The district estimates the return to in-person learning will happen on Sept. 13.

District officials will reassess the impact of COVID-19 on students and staff on Sept. 10 and determine if an extension of the remote learning period will be necessary, he said.

Janice Doyle, whose granddaughter is a fifth grader at Forest Hills Elementary School in Walterboro, told Live 5 News Friday she thinks the move is necessary but hopes the transition will be easier than last year.

“Last year was such confusion and chaos, and the kids didn’t really adjust well,” she said after picking her granddaughter up from school. “I’m hoping that they’ll work out a plan so that the kids can learn and get what they need.”

Doyle described communication last year between students and teachers as “chaos” and said sometimes students didn’t get their questions answered.

Melanie Wade, who recently lost two family members to the virus, agrees communication has been rough, but she doesn’t think virtual learning is the answer.

“My concerns are more with my children’s mental health and the effects this is having on a lot of students’ mental health,” she said. “I don’t think virtual is necessary. I think the school board is kind of jumping on the bandwagon.”

Wade also expressed concerns about the quality of virtual education compared to in-person learning.

“Every single one of our children who were mostly virtual last year or even – they tried to do face-to-face but then had to be virtual too because they kept switching it up – those children are so far behind from where they should be,” she said.

Last year, a shirtless hacker logged into Wade’s son’s Google Meet virtual class and played extremely vulgar and explicit music or a song he was singing that “explained acts that seventh graders don’t need to hear,” she told Live 5 News at the time.

The district said it was a student who used a code to access the class, but Wade believes the hacker was much older.

The district will provide distance learning opportunities and breakfast and lunch opportunities during the closure. Students will be able to use district-issued Chromebooks. Students who do not have a district-issued laptop and needs one should contact their school.

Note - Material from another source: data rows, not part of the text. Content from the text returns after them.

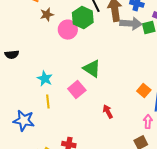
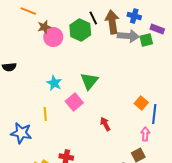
pink circle: (68, 30) -> (53, 37), moved
green triangle: (92, 69) -> (89, 81), turned 36
cyan star: (45, 79) -> (54, 83), moved

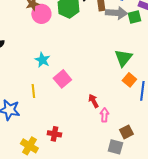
green triangle: (89, 81) -> (123, 58), moved
pink arrow: (145, 134) -> (104, 115), moved

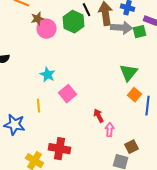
red cross: (54, 134) -> (60, 149), size x1.5

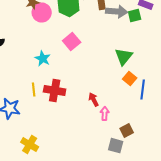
pink square: (68, 94) -> (72, 42), moved
red cross: (60, 149) -> (55, 90), moved

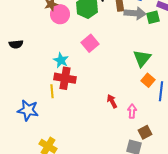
red cross: (55, 90) -> (65, 78), moved
pink arrow: (105, 114) -> (132, 111), moved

Students without access to internet will be provided with E-Learning packets.

“Students will be expected to complete all assignments at home,” Gruber said. “All athletic activities and afterschool programs will be canceled during the E-Learning/Virtual Learning period.”

Schools will provide meals for pick-up at students’ schools from 11 a.m. to 1 p.m. on Monday and Tuesday. Then beginning on Sept. 1 and Sept. 3, meal deliveries will begin according to regular bus routes, he said.

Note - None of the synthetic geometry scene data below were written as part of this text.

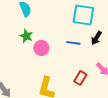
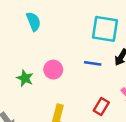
green star: (26, 36) -> (25, 78), moved

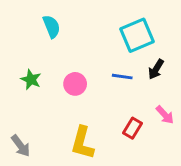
cyan square: (105, 29) -> (137, 35), turned -32
green star: (25, 78) -> (31, 80), moved

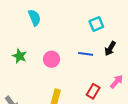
cyan square: (137, 35) -> (96, 24), size x0.6
pink arrow: (165, 115) -> (117, 82), turned -96

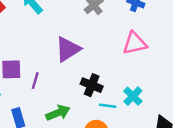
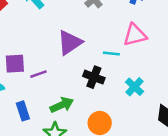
purple line: (35, 81) -> (39, 74), turned 56
cyan line: (108, 106) -> (111, 54), moved

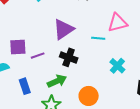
black cross: (94, 77) -> (69, 57), moved

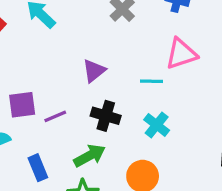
purple triangle: (63, 29) -> (94, 71), size x0.7
cyan cross: (117, 66) -> (157, 125), moved

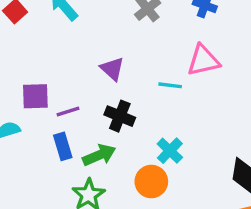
purple triangle: (94, 71) -> (112, 69), turned -45
cyan cross: (157, 125) -> (170, 151), moved
blue rectangle: (38, 168) -> (63, 146), moved

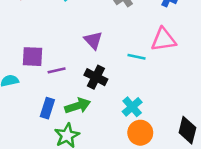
blue rectangle: (63, 146) -> (47, 108), moved, turned 30
orange circle: (151, 182) -> (140, 133), moved

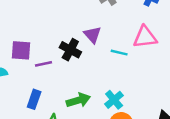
purple triangle: (93, 40) -> (92, 35), moved
black cross: (96, 77) -> (70, 50), moved
green arrow: (78, 106) -> (78, 100), moved

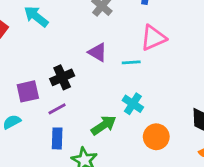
black cross: (70, 50) -> (62, 77), moved, turned -35
purple line: (43, 64) -> (57, 109), moved
cyan cross: (114, 100) -> (133, 104), moved

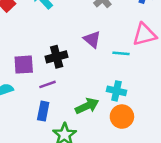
cyan cross: (133, 104) -> (116, 91), turned -30
orange circle: (156, 137) -> (122, 117), moved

Car riders will be able to pick up meals at their child’s school from 11 a.m. to 1 p.m. on Sept. 1 and Sept. 3.

Schools and buses will be comprehensively disinfected during this closure period, the district said.

Friday evening, the district announced a special school board meeting set for 6 p.m. Monday. An agenda for the meeting was not immediately available.

Also Friday, the Georgetown County School District announced McDonald Elementary School will temporarily move to e-learning on Monday until Sept. 7. Early College High School in Charleston shifted to virtual learning Friday through Sept. 10.